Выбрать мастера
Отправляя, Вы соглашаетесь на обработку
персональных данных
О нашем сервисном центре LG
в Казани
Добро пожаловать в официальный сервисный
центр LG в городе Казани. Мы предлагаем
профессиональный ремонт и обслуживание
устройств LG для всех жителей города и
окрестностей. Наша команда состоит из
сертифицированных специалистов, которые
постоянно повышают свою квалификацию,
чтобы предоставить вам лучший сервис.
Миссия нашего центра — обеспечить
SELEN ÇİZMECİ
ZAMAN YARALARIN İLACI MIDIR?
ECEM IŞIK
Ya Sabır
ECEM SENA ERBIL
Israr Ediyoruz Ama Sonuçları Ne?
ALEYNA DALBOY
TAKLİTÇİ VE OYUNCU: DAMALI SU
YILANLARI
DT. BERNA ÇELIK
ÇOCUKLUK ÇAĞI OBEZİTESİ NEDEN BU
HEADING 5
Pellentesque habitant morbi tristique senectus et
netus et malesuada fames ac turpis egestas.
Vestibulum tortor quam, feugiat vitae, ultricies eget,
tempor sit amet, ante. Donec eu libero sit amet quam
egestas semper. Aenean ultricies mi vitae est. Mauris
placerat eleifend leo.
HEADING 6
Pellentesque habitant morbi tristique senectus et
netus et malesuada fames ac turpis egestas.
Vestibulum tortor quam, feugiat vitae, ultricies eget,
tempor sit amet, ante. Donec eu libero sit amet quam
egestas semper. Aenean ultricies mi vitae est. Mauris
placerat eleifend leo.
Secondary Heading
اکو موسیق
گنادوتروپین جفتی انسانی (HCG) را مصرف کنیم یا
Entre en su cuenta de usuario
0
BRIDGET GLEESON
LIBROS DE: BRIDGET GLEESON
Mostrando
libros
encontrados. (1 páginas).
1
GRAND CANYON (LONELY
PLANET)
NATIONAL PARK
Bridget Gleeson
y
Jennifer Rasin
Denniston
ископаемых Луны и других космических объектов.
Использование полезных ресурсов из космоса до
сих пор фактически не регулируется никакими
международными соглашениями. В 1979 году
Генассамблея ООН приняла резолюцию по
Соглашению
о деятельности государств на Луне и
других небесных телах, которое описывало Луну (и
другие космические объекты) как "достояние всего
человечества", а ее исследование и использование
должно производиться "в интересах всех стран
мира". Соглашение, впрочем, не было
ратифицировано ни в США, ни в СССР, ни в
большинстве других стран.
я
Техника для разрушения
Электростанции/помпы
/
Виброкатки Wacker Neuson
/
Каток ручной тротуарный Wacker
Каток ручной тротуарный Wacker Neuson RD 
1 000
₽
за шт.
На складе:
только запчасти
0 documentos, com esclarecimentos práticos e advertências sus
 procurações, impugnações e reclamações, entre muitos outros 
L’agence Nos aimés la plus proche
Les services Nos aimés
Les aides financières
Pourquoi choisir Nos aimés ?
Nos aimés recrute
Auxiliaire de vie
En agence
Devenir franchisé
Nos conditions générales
════════════════
_What you have to do_
Nothing should be dropped: transcribe all the material exactly.

_Finished exercise_
Выбрать мастера
Отправляя, Вы соглашаетесь на обработку
персональных данных
О нашем сервисном центре LG
в Казани
Добро пожаловать в официальный сервисный
центр LG в городе Казани. Мы предлагаем
профессиональный ремонт и обслуживание
устройств LG для всех жителей города и
окрестностей. Наша команда состоит из
сертифицированных специалистов, которые
постоянно повышают свою квалификацию,
чтобы предоставить вам лучший сервис.
Миссия нашего центра — обеспечить
SELEN ÇİZMECİ
ZAMAN YARALARIN İLACI MIDIR?
ECEM IŞIK
Ya Sabır
ECEM SENA ERBIL
Israr Ediyoruz Ama Sonuçları Ne?
ALEYNA DALBOY
TAKLİTÇİ VE OYUNCU: DAMALI SU
YILANLARI
DT. BERNA ÇELIK
ÇOCUKLUK ÇAĞI OBEZİTESİ NEDEN BU
HEADING 5
Pellentesque habitant morbi tristique senectus et
netus et malesuada fames ac turpis egestas.
Vestibulum tortor quam, feugiat vitae, ultricies eget,
tempor sit amet, ante. Donec eu libero sit amet quam
egestas semper. Aenean ultricies mi vitae est. Mauris
placerat eleifend leo.
HEADING 6
Pellentesque habitant morbi tristique senectus et
netus et malesuada fames ac turpis egestas.
Vestibulum tortor quam, feugiat vitae, ultricies eget,
tempor sit amet, ante. Donec eu libero sit amet quam
egestas semper. Aenean ultricies mi vitae est. Mauris
placerat eleifend leo.
Secondary Heading
اکو موسیق
گنادوتروپین جفتی انسانی (HCG) را مصرف کنیم یا
Entre en su cuenta de usuario
0
BRIDGET GLEESON
LIBROS DE: BRIDGET GLEESON
Mostrando
libros
encontrados. (1 páginas).
1
GRAND CANYON (LONELY
PLANET)
NATIONAL PARK
Bridget Gleeson
y
Jennifer Rasin
Denniston
ископаемых Луны и других космических объектов.
Использование полезных ресурсов из космоса до
сих пор фактически не регулируется никакими
международными соглашениями. В 1979 году
Генассамблея ООН приняла резолюцию по
Соглашению
о деятельности государств на Луне и
других небесных телах, которое описывало Луну (и
другие космические объекты) как "достояние всего
человечества", а ее исследование и использование
должно производиться "в интересах всех стран
мира". Соглашение, впрочем, не было
ратифицировано ни в США, ни в СССР, ни в
большинстве других стран.
я
Техника для разрушения
Электростанции/помпы
/
Виброкатки Wacker Neuson
/
Каток ручной тротуарный Wacker
Каток ручной тротуарный Wacker Neuson RD 
1 000
₽
за шт.
На складе:
только запчасти
0 documentos, com esclarecimentos práticos e advertências sus
 procurações, impugnações e reclamações, entre muitos outros 
L’agence Nos aimés la plus proche
Les services Nos aimés
Les aides financières
Pourquoi choisir Nos aimés ?
Nos aimés recrute
Auxiliaire de vie
En agence
Devenir franchisé
Nos conditions générales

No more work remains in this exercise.